Dr. Ed Morbius wrote:
on 09:24 Tue 08 Mar, Michael Eager (eager@eagerm.com) wrote:
Hi --
I'm running a server which is usually stable, but every once in a while it hangs. The server is used as a file store using NFS and to run VMware machines.
I don't see anything in /var/log/messages or elsewhere to indicate any problem or offer any clue why the system was hung.
Any suggestions where I might look for a clue?
I'd very strongly recommend you configure netconsole. Though not entire clear from the name, it's actually an in-kernel network logging module, which is very useful for kicking out kernel panics which otherwise aren't logged to disk and can't be seen on a (nonresponsive) monitor.
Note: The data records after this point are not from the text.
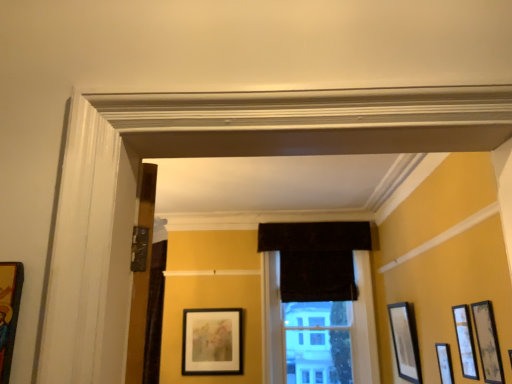 At what (x,y) coordinates should I click in order to perform the action: click on wooden framed picture at right, which is the fourth picture frame from right to left. Please return your answer as a coordinate pair (x, y). Looking at the image, I should click on (488, 342).

You are a GUI agent. You are given a task and a screenshot of the screen. Output one action in this format:
    pyautogui.click(x=<x>, y=<y>)
    Task: Click on the matte black picture frame at right, the 6th picture frame from the left
    The width and height of the screenshot is (512, 384).
    Given the screenshot: What is the action you would take?
    pyautogui.click(x=405, y=341)

At what (x,y) coordinates should I click in order to perform the action: click on matte black picture frame at right, the third picture frame in the front-to-back sequence. Please return your answer as a coordinate pair (x, y). Looking at the image, I should click on (465, 341).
I'll take a look at netconsole.
Alternately, a serial console which actually retains all output sent to it (some remote access systems support this, some don't) may help.
Barring that, I'd start looking at individual HW components, starting with RAM.
The problem with randomly replacing various components, other than the downtime and nuisance, is that there's no way to know that the change actually fixed any problem. When the base rate is one unknown system hang every few weeks, how many wees should I wait without a failure to conclude that the replaced component was the cause? A failure which happens infrequently isn't really amenable to a random diagnostic approach.